What college campuses need
CALmatters’ Felicia Mello explores what many California State University student leaders see as the most pressing problem: better mental health care. Legislators and Gov. Jerry Brown are preparing a final budget for the 2018-19 fiscal year. And advocates including the Steinberg Institute, which advocates for better mental health care, are seeking more money. The need is real. The onset of serious mental illness often begins in young adulthood, and “here we have these institutions that could absolutely be identifying this early on,” the Steinberg Institute’s Deborah Anderluh told Mello.
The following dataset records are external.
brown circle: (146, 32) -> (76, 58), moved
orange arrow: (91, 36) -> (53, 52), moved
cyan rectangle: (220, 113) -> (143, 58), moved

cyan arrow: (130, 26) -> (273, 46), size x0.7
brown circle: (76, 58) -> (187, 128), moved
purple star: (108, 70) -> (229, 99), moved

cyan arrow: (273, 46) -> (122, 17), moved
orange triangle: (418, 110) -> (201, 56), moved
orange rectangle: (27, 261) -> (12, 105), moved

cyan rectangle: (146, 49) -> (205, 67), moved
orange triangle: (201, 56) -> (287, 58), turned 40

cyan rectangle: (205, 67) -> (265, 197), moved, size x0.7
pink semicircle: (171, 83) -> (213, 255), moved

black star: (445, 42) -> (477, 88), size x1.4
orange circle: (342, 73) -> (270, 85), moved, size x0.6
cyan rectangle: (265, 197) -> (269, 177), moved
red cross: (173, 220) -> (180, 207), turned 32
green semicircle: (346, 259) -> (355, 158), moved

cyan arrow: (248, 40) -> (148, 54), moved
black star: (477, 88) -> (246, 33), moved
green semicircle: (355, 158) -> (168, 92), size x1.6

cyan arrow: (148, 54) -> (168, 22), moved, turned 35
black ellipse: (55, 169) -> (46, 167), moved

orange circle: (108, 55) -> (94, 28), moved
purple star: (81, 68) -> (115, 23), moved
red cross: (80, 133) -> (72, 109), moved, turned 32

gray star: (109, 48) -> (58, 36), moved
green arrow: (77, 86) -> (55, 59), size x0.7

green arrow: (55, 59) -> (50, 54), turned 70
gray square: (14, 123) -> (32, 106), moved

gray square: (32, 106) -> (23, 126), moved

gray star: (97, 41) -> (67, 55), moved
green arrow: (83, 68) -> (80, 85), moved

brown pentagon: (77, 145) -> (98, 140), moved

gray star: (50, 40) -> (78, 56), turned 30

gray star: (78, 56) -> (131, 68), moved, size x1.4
Recession’s impact lingers
The Great Recession is a bad memory for many Californians. But its impact lingers, CALmatters’ Dan Walters points out in his latest commentary. The U.S. Department of Labor issued a report showing California still owes Uncle Sam billions for loans it took out to prop up the Unemployment Insurance fund. It was a miserable time and remains so a decade later.
The California Legislature has run afoul of the French and Canadian governments, and some homegrown libertarians.
The history: In 2004, then-Senate President Pro Tem John Burton carried legislation banning the production or sale in California of foie gras made with the French method of force-feeding geese and ducks by sticking tubes down their throats. Once the ban took effect in 2012, foie gras producers sued, contending Congress, not any single state, regulates poultry production.
The courts: The San Francisco-based U.S. 9th Circuit Court of Appeals sided with the state last year. That prompted Canadian duck and goose farmers to appeal to the U.S. Supreme Court. The French and Canadian governments and the libertarian Reason Foundation based in Los Angeles filed briefs urging the court to hear the case. The Supreme Court will decide that after California Attorney General Xavier Becerra files the state’s brief in May defending the ban.
“It is an ominous trend,” Reason’s attorney, Manuel Klausner, said of California’s efforts to regulate commerce, and what we eat.
Burton, a San Francisco Democrat who long had been offended by the French method of fattening birds’ livers, recalled the salty doggerel he wrote to then-Gov. Arnold Schwarzenegger urging that he sign the bill. You can readily guess the word I left blank: “[blank] Wolfgang Puck. Save Donald Duck.”
Schwarzenegger signed the bill. Puck remains in business, but a Sonoma foie gras farmer shut down.
Why it matters: California has passed many laws regulating farm products, including a 2008 initiative regulating the size of chicken cages. Such laws could be in jeopardy if the high court were to rule against California’s right to ban foie gras sales and production.
Foie gras is not vegan
State institutions and health facilities strive to provide patients with meals that meet their dietary needs, habits and customs. Now, Sen. Nancy Skinner, a Berkeley Democrat, is carrying a bill to require thatCalifornia prison, hospitals and nursing homes offer patients and prisoners plant-based or vegan diets. Skinner has amassed a long list of supporters, among them the Tofurky Company and other advocates of a vegetarian lifestyle. Republicans are voting for it, too. It’s a California thing.